Aspergillus flavus isolate AF13 [58] from the USDA-ARS Aflatoxin Biocontrol Lab culture collection was grown from long-term silica gel stocks by placing a single silica granule on the center of 5/2 agar (5% V-8 vegetable juice and 2% agar, pH 5.2) and incubating the plate in the dark at 31 °C for 5 days. Agar plugs (7–10 per vial) were transferred to water vials which containing 3.5 ml of ddH2O. Spore suspensions (15 µl) from water vial stocks were seeded in the center well of 5/2 agar plates, and after incubation at 31 °C for 5–7 days, spores were picked up from plates using sterile cotton swabs and suspended in 10 ml of sterile 0.02% Tween-80. Spore suspensions were vortexed, and 1.2 ml of the suspension was added to 10.8 ml of 50% ethanol. Turbidity in nephelometric turbidity units (NTUs) was measured using a calibrated turbidimeter (Orbeco-Hellige Farmingdale NY, model 965–10). The final spore concentration was calculated using a standard curve for NTU versus spores/ml using the formula: spores/ml = NTU × 49,937. The spore suspension was then diluted to a final concentration of 1.0 × 107 spores/ml in sterile distilled water.

Aspergillus flavus infection assays and aflatoxin quantification

At 8 to 10 DAP, ears on transgenic maize plants and nontransgenic null control plants grown side-by-side under greenhouse conditions were wounded at four spots by pushing a 3-mm diameter cork-borer through the husk to a depth of approximately 5 mm. Each wound was inoculated with 10 μl of the A. flavus conidial suspension. In each experiment, 3 to 5 ears of each transgenic line (Enz 7, Enz 8, and Enz 10) and at least one non-transgenic null ear were inoculated. After 30 and 14 days in the first and second experiment, respectively, ears were harvested and dried at 45 °C for 3 to 4 days.
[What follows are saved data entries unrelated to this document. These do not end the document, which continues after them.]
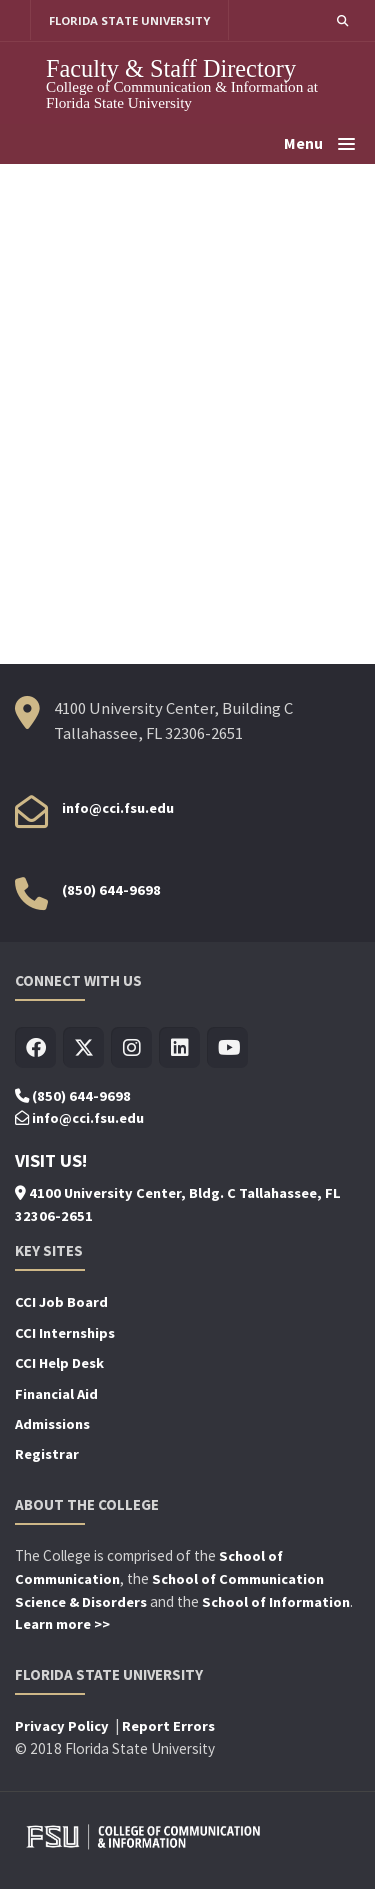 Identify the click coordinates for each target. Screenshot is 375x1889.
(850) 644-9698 (111, 890)
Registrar (47, 1454)
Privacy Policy (63, 1726)
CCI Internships (65, 1333)
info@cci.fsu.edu (118, 808)
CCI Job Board (61, 1302)
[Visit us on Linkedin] (179, 1048)
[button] (342, 20)
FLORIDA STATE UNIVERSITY (129, 20)
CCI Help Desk (59, 1363)
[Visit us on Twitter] (83, 1048)
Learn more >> (62, 1624)
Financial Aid (56, 1394)
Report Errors (168, 1726)
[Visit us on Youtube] (227, 1048)
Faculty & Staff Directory (171, 68)
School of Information (276, 1602)
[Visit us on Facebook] (35, 1048)
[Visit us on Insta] (131, 1048)
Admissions (52, 1424) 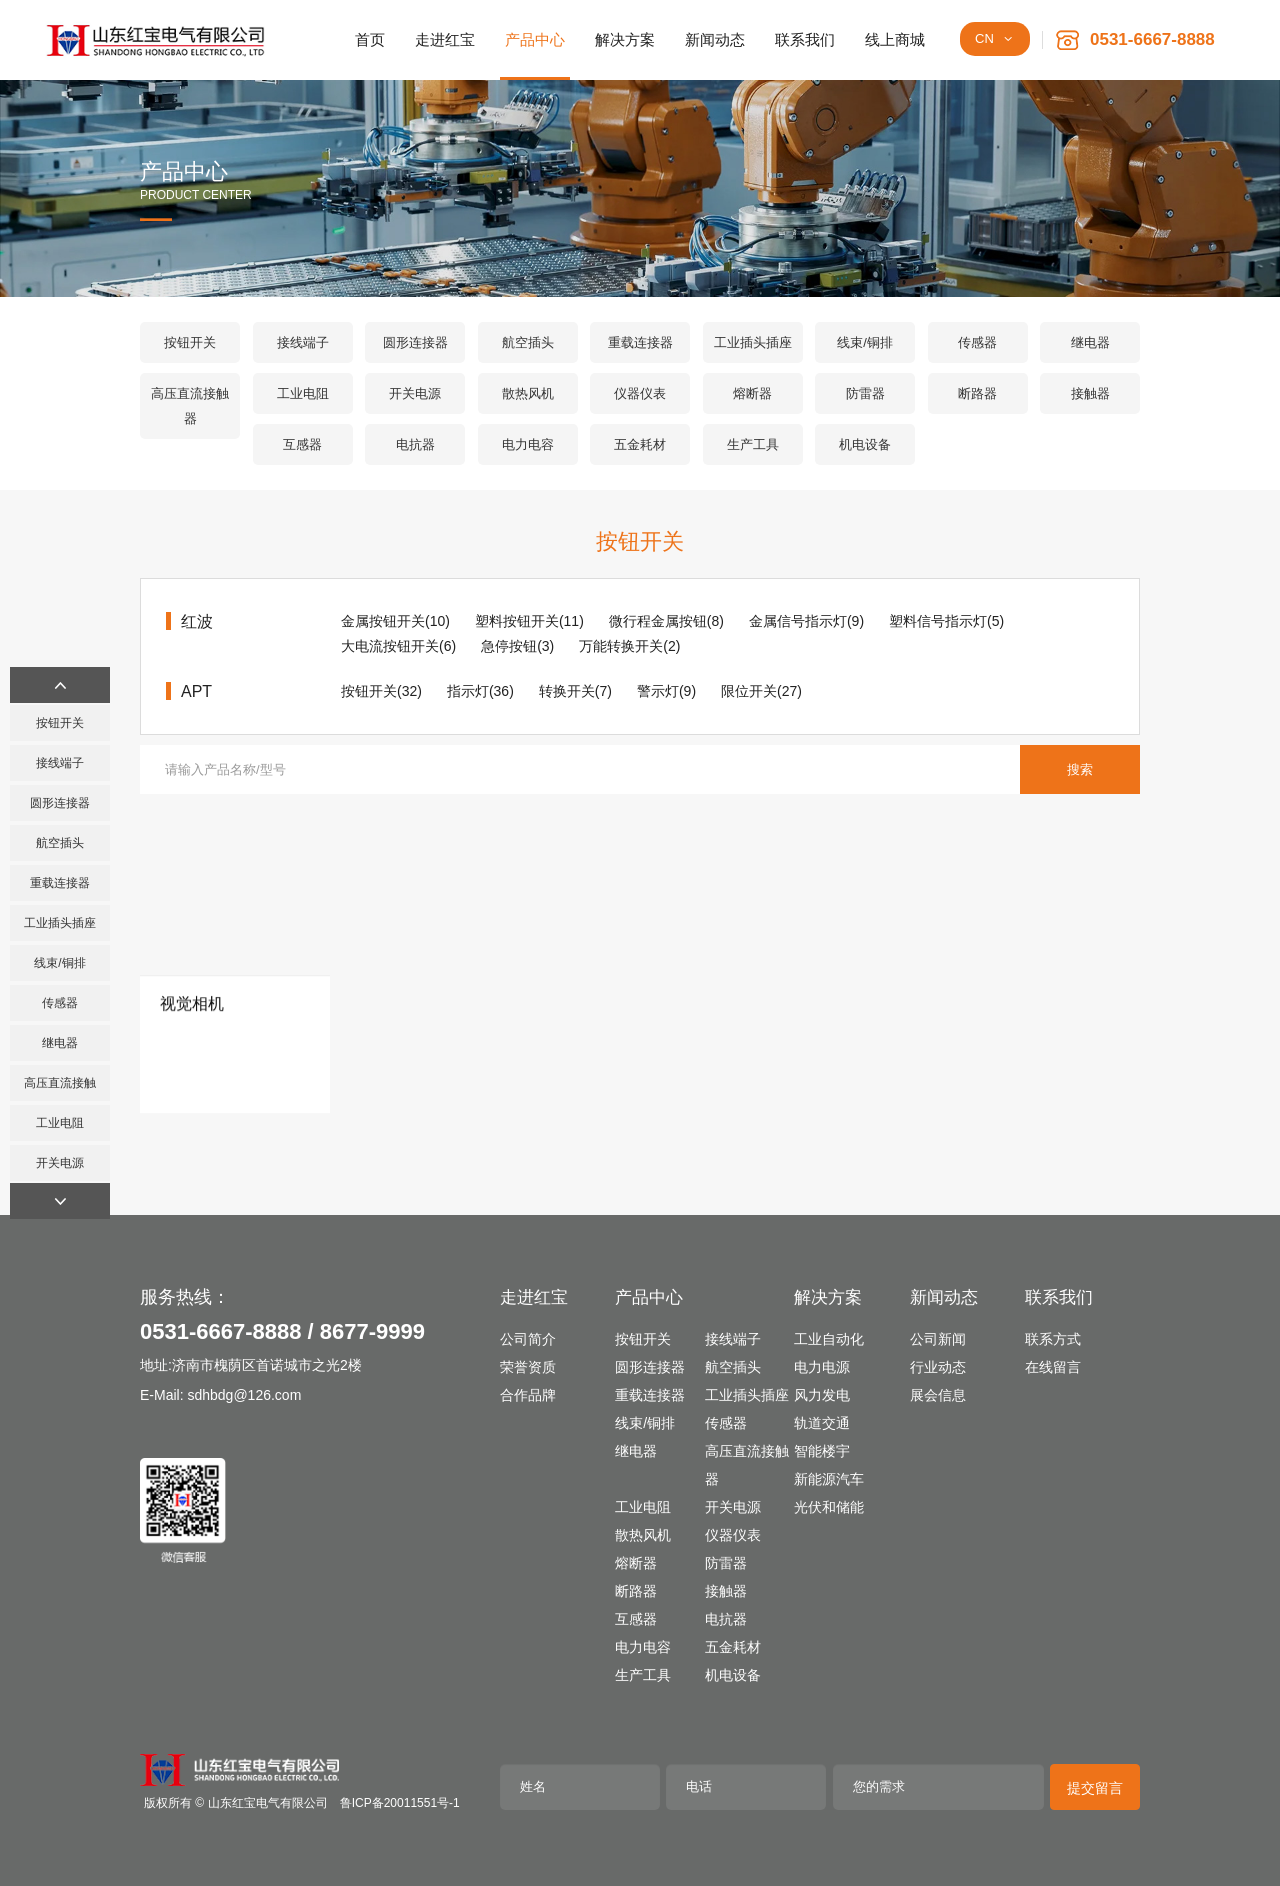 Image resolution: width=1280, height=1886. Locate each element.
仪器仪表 (640, 393)
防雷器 (865, 393)
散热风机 (528, 393)
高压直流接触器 (190, 406)
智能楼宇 (822, 1451)
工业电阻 (303, 393)
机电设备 (865, 444)
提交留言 (1095, 1788)
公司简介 (528, 1339)
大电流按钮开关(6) (398, 646)
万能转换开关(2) (629, 646)
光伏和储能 (829, 1507)
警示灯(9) (666, 691)
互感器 (302, 444)
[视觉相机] (235, 1022)
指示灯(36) (480, 691)
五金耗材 (640, 444)
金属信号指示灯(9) (806, 621)
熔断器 (752, 393)
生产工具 (753, 444)
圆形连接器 (415, 342)
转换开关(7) (575, 691)
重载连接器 (640, 342)
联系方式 (1053, 1339)
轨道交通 (822, 1423)
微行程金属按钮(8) (666, 621)
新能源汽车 (829, 1479)
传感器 (977, 342)
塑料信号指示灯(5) (946, 621)
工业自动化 (829, 1339)
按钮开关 (190, 342)
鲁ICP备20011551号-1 (400, 1803)
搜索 (1080, 769)
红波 (197, 621)
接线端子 (303, 342)
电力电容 (528, 444)
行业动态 (938, 1367)
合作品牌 (528, 1395)
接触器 (1090, 393)
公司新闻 (938, 1339)
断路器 (977, 393)
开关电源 (415, 393)
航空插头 (528, 342)
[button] (60, 685)
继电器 (1090, 342)
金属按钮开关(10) (395, 621)
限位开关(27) (761, 691)
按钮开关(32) (381, 691)
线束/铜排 (865, 342)
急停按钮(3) (517, 646)
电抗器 (415, 444)
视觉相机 (192, 1117)
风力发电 (822, 1395)
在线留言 (1053, 1367)
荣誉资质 (528, 1367)
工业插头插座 (753, 342)
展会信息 (938, 1395)
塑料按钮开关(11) (529, 621)
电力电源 (822, 1367)
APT (196, 691)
Eight to nine kernels surrounding each inoculated wound were removed from the ears, weighed, and ground. For each sample, total aflatoxins (aflatoxin B1 + aflatoxin B2) were extracted from 1.5 g ground kernels with 15 ml of 70% methanol, and extracts were separated using thin layer chromatography (TLC) and aflatoxin was quantified using scanning densitometry as described previously [59]. Briefly, 12 μl of extract was spotted on 20 × 20–cm TLC glass plates (Silica Gel 60 F254, Millipore) along with an aflatoxin standard (Aflatoxin Mix Kit-M, Supelco, Bellefonte, PA) and plates were developed with diethyl ether:methanol:water (96:3:1). The presence or absence of aflatoxins B1 and AB2 were confirmed visually under ultraviolet light (365 nm) and quantified on plates using scanning fluorescence densitometry with a CAMAG TLC Scanner 3 (Camag Scientific Inc.). Quantities of aflatoxin relative to the standard were used to calculate total ng aflatoxin per g kernels (parts per billion; ppb). Values are presented as average log ppb ± standard error and determined to be significant at p < 0.05 by performing student t-tests comparing each transgenic event to the nontransgenic control.